Quem acompanha a história de Manoel Carlos pode ter a tendência a construir mentalmente uma visão negativa, com padrões e formulações rígidos, a respeito da favela e de seus moradores. Já que o preconceito aparece arraigado também nas falas de outros personagens. Quando, por exemplo, Sandrinha e Benê decidem sair da favela de vez e vão morar na pensão da mãe de Ellen. Os dois se mudam assim que Benê deixa uma clínica clandestina, depois de se tratar de um ferimento de arma de fogo. O casal é recebido na vila, porém, Ellen não gosta da ideia e externa o medo de tê-los por perto. A personagem Yolanda, que vive no lugar, chega a comentar: ‘acho que vamos ter dias e noites muito divertidos por aqui’. A médica Ariane, que também é moradora da pensão, resume o medo de todos: ‘isso se não aparecerem bandidos e polícia atrás dele (Benê)’. Nesta passagem percebe-se que, mesmo numa tentativa de regeneração, Benê não consegue se livrar do estigma de ser morador de favela.

Ainda na mesma sequência, ao chegar no quarto onde irá permanecer com Sandrinha, Benê revista o local para saber se não há ninguém, desconfiando da boa vontade de todos. Sandrinha lhe dá uma bronca: ‘eles é que podiam estar preocupados em receber você.

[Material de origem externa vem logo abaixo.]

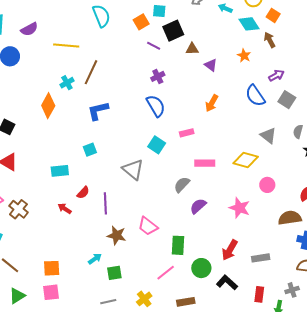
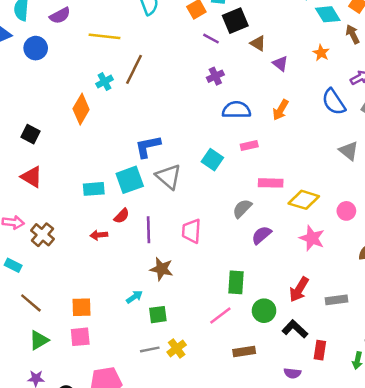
brown triangle: (192, 49) -> (258, 43), turned 32
blue semicircle: (156, 106) -> (236, 110), moved, turned -60
blue L-shape: (98, 111) -> (148, 147), moved
cyan square: (90, 150) -> (130, 180), moved, size x1.6
yellow diamond: (246, 160) -> (304, 200), moved
gray triangle: (133, 169) -> (169, 177), moved
red arrow: (65, 209) -> (99, 235), turned -40
pink trapezoid: (148, 226) -> (191, 231), moved, turned 55
red rectangle: (259, 294) -> (320, 350), moved
yellow cross: (144, 299) -> (177, 348), moved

Ou já esqueceu que entrou uma vez no apartamento da Ellen, dando tiro?’Benê baixa a crista, Sandrinha amolece e insiste para que ele mude de vida: ‘pega o caminho certo, Benê, enquanto é tempo. Enquanto tá vivo!’. Os dois selam a paz com um abraço. Mais uma vez a novela faz questão de lembrar quem é o ex-traficante, evidenciando o quanto será difícil para o personagem desligar-se do seu passado criminoso.

A concepção de que a favela é um local fadado à violência fica evidente em diversas cenas do folhetim eletrônico. Em uma delas, depois que o marido, Benê, foi agredido, Sandrinha perde tudo, inclusive o barraco, que foi todo quebrado pelos bandidos. Ao saber disso, Edite, mãe de Sandrinha, sai de Búzios e vai ao encontro da filha. Ela pede que a filha volte para casa e deixe o barraco, mas Sandrinha se recusa, já que quer ficar perto de Benê, que está sendo cuidado por um médico clandestino da comunidade. Em seu discurso, Edite não cansa de enfatizar o quanto é perigoso morar na favela. Sendo assim, a personagem de Manoel Carlos confirma no imaginário do telespectador a relação entre criminalidade e periferia. A carga negativa ganha força, inclusive, no nome de um dos personagens, o Coisa Ruim, que é morador da favela e comparsa de Benê.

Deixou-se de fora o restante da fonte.